The server's Docker healthcheck and the agent both verify against /etc/certctl/tls/ca.crt; no -k / InsecureSkipVerify anywhere in the default stack.

Pattern 2 — Operator-supplied kubernetes.io/tls Secret (Helm)

This is the default path for Helm installs. The operator provisions a Secret of type kubernetes.io/tls holding tls.crt + tls.key (and optionally ca.crt for mounting a CA bundle to clients in the same cluster) from whatever source they already trust — their internal CA, a manually-issued cert, step-ca, AWS ACM PCA exported to PEM, or the output of the self-signed bootstrap pattern above copied into a cluster Secret.

kubectl create secret tls certctl-server-tls \
  --cert=server.crt \
  --key=server.key \
  --namespace certctl

Then:

helm install certctl deploy/helm/certctl \
  --namespace certctl \
  --set server.tls.existingSecret=certctl-server-tls

The Secret is mounted read-only at /etc/certctl/tls/ in the server pod. The CERTCTL_SERVER_TLS_CERT_PATH and CERTCTL_SERVER_TLS_KEY_PATH env vars are wired to tls.crt and tls.key keys inside that mount. If ca.crt is absent from the Secret, clients that need a CA bundle should use tls.crt as the bundle (self-signed case) or mount a separate ConfigMap with the root chain (operator-CA case).

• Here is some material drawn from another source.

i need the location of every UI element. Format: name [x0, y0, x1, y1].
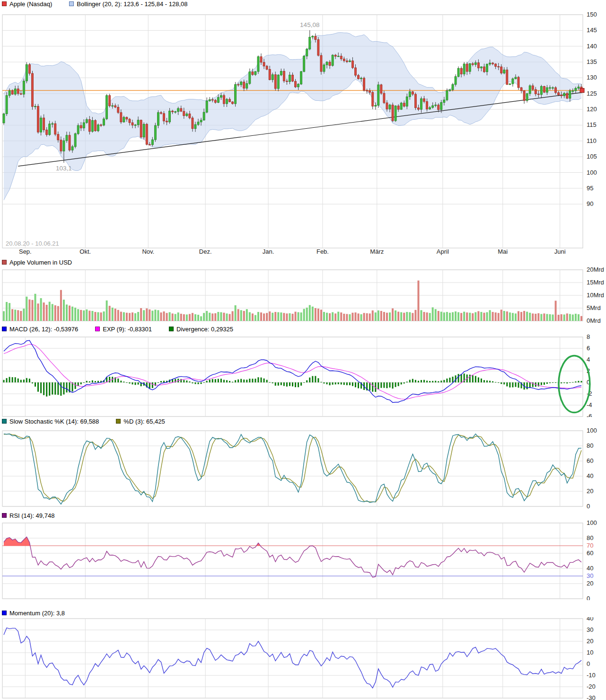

If the operator sets neither server.tls.existingSecret nor server.tls.certManager.enabled=true, helm template / helm install fails at render-time with a diagnostic pointing at this doc. The guard is implemented in deploy/helm/certctl/templates/_helpers.tpl under the certctl.tls.required helper. This is deliberate: the HTTPS-only server would crash-loop on an empty path, so we fail earlier at Helm-render time.

Pattern 3 — cert-manager Certificate CR (Helm, opt-in)

For clusters that already run cert-manager, the chart can provision a Certificate CR that writes into the Secret the server pod reads from. This is opt-in — the default is server.tls.certManager.enabled: false — because not every cluster has cert-manager installed, and we refuse to ship a chart that silently depends on an external controller.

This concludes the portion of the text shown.